Johannesburg (Reuters) – Antibodies can be introduced into new COVID-19 variants identified in South Africa, treated using blood plasma from previously recovered patients, and may reduce the effectiveness of the current line of vaccines Are, scientists said on Wednesday.
Researchers are racing to establish whether vaccines currently being rolled out worldwide are against the so-called 501Y.V2 variant identified by South African genomics experts at Nelson Mandela Bay late last year.
“This lineage completely escapes three classes of clinically relevant monoclonal antibodies,” a team of scientists from three South African universities working with the National Institute for Communicable Diseases (NICD) published in the Biorexiv Journal written.
“In addition, 501Y.V2 COVID-19 shows substantial or complete migration from neutralizing antibodies to convincing plasma,” he wrote, his conclusion “highlighting the possibility of reinvestment … and the effectiveness of current spike-based vaccines” Can reduce. “
The 501Y.V2 variant is 50% more infectious than the previous week, South African researchers said. It has spread to at least 20 countries since it was reported to the World Health Organization in late December.
It is one of several new variants discovered in recent months, with the first being found in England and Brazil.
The variant is the main driver of South Africa’s second wave of COVID-19 infections, which reached a new daily peak in more than 21,000 cases earlier this month, well above the first wave, falling to around 12,000 per day. Was earlier.

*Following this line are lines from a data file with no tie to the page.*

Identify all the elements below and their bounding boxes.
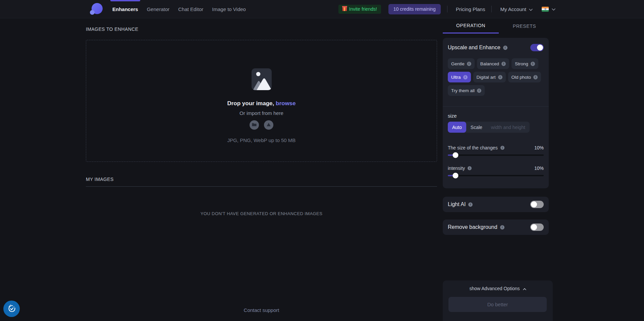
mode-label: Gentle: [451, 61, 465, 66]
do-better-button[interactable]: Do better: [448, 297, 547, 312]
size-of-changes-value: 10%: [534, 145, 544, 150]
nav-item-generator[interactable]: Generator: [143, 0, 174, 18]
info-icon: [533, 75, 538, 79]
upscale-toggle[interactable]: [530, 44, 544, 51]
show-advanced-options-button[interactable]: show Advanced Options: [443, 280, 553, 293]
slider-knob[interactable]: [452, 173, 458, 179]
nav-divider: [447, 6, 447, 12]
import-from-text: Or import from here: [239, 110, 283, 116]
brand-logo[interactable]: [90, 3, 103, 15]
size-of-changes-slider[interactable]: [448, 154, 544, 156]
intensity-value: 10%: [534, 166, 544, 171]
image-dropzone[interactable]: Drop your image, browse Or import from h…: [86, 40, 437, 162]
light-ai-label: Light AI: [448, 201, 466, 207]
nav-item-chat-editor[interactable]: Chat Editor: [174, 0, 208, 18]
local-folder-button[interactable]: [250, 120, 259, 130]
size-of-changes-slider-block: The size of the changes 10%: [448, 145, 544, 156]
logo-circle-small: [90, 10, 95, 15]
mode-label: Old photo: [512, 75, 531, 80]
mode-ultra-button[interactable]: Ultra: [448, 72, 471, 82]
size-label: size: [448, 113, 544, 119]
remove-background-label: Remove background: [448, 224, 497, 230]
intensity-label: intensity: [448, 166, 465, 171]
invite-friends-label: Invite friends!: [349, 6, 377, 12]
mode-digital-art-button[interactable]: Digital art: [473, 72, 506, 82]
slider-head: The size of the changes 10%: [448, 145, 544, 150]
size-option-scale[interactable]: Scale: [466, 122, 487, 133]
remove-background-card: Remove background: [443, 219, 549, 235]
primary-nav: Enhancers Generator Chat Editor Image to…: [108, 0, 250, 18]
mode-old-photo-button[interactable]: Old photo: [508, 72, 541, 82]
upscale-row: Upscale and Enhance: [448, 44, 544, 51]
info-icon: [477, 88, 481, 93]
top-navigation: Enhancers Generator Chat Editor Image to…: [0, 0, 644, 18]
folder-icon: [252, 122, 257, 128]
info-icon[interactable]: [468, 202, 473, 207]
google-drive-icon: [266, 122, 271, 128]
nav-item-enhancers[interactable]: Enhancers: [108, 0, 143, 18]
advanced-options-label: show Advanced Options: [469, 286, 520, 291]
mode-gentle-button[interactable]: Gentle: [448, 58, 475, 69]
mode-buttons: Gentle Balanced Strong Ultra Digital art…: [448, 58, 544, 96]
upscale-label: Upscale and Enhance: [448, 45, 500, 51]
tab-presets[interactable]: PRESETS: [499, 18, 550, 34]
nav-item-image-to-video[interactable]: Image to Video: [208, 0, 250, 18]
light-ai-card: Light AI: [443, 197, 549, 212]
cookie-consent-button[interactable]: [3, 301, 20, 317]
main-content: IMAGES TO ENHANCE Drop your image, brows…: [86, 18, 437, 313]
contact-support-link[interactable]: Contact support: [86, 307, 437, 313]
mode-label: Strong: [515, 61, 528, 66]
invite-friends-button[interactable]: Invite friends!: [338, 5, 381, 14]
info-icon: [531, 62, 535, 66]
operation-card: Upscale and Enhance Gentle Balanced Stro…: [443, 38, 549, 188]
info-icon[interactable]: [500, 225, 504, 230]
intensity-slider[interactable]: [448, 175, 544, 176]
cookie-icon: [7, 303, 17, 315]
images-to-enhance-title: IMAGES TO ENHANCE: [86, 26, 437, 32]
nav-divider: [491, 6, 492, 12]
accepted-formats-text: JPG, PNG, WebP up to 50 MB: [227, 137, 296, 143]
google-drive-button[interactable]: [264, 120, 273, 130]
india-flag-icon[interactable]: [542, 7, 549, 12]
card-divider: [443, 106, 549, 107]
empty-state-text: YOU DON'T HAVE GENERATED OR ENHANCED IMA…: [86, 211, 437, 216]
info-icon: [467, 62, 471, 66]
tab-operation[interactable]: OPERATION: [443, 18, 499, 34]
language-chevron-down-icon[interactable]: [552, 6, 555, 12]
size-of-changes-label: The size of the changes: [448, 145, 498, 150]
advanced-options-card: show Advanced Options Do better: [443, 280, 553, 321]
gift-icon: [342, 7, 347, 11]
nav-right-group: Invite friends! 10 credits remaining Pri…: [338, 4, 555, 14]
info-icon[interactable]: [500, 146, 504, 150]
mode-label: Try them all: [451, 88, 475, 93]
remove-background-toggle[interactable]: [530, 223, 544, 231]
mode-balanced-button[interactable]: Balanced: [477, 58, 509, 69]
info-icon: [463, 75, 468, 79]
info-icon: [501, 62, 506, 66]
panel-tabs: OPERATION PRESETS: [443, 18, 553, 34]
ashoka-chakra: [544, 8, 546, 10]
intensity-slider-block: intensity 10%: [448, 166, 544, 176]
my-account-menu[interactable]: My Account: [500, 6, 533, 12]
mode-label: Digital art: [477, 75, 496, 80]
pricing-plans-link[interactable]: Pricing Plans: [456, 6, 485, 12]
info-icon: [498, 75, 502, 79]
drop-instruction: Drop your image, browse: [227, 100, 296, 107]
browse-link[interactable]: browse: [276, 100, 296, 107]
info-icon[interactable]: [468, 166, 472, 170]
drop-text: Drop your image,: [227, 100, 274, 107]
slider-knob[interactable]: [452, 152, 458, 158]
size-segmented-control: Auto Scale width and height: [448, 122, 530, 133]
light-ai-toggle[interactable]: [530, 201, 544, 208]
chevron-up-icon: [523, 286, 526, 291]
info-icon[interactable]: [503, 46, 507, 50]
mode-strong-button[interactable]: Strong: [512, 58, 538, 69]
credits-remaining-badge[interactable]: 10 credits remaining: [388, 4, 441, 14]
mode-try-them-all-button[interactable]: Try them all: [448, 85, 485, 96]
my-images-title: MY IMAGES: [86, 177, 437, 182]
chevron-down-icon: [529, 6, 533, 12]
slider-head: intensity 10%: [448, 166, 544, 171]
size-option-auto[interactable]: Auto: [448, 122, 466, 133]
image-placeholder-icon: [252, 68, 272, 91]
mode-label: Balanced: [480, 61, 499, 66]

When administered to critically ill patients requiring intensive care for COVID-19, insemination blood plasma of previous patients has not been shown to be effective, but has been approved as an emergency measure in many countries.
British scientists and politicians have expressed concern that the vaccines or developments currently being deployed may be less effective than the variants.
The paper stated that it looked at how effective current vaccines are against 501Y.V2, which would only be determined by large-scale clinical trials. But the results indicated the need for new vaccines to combat the evolving threat, it said.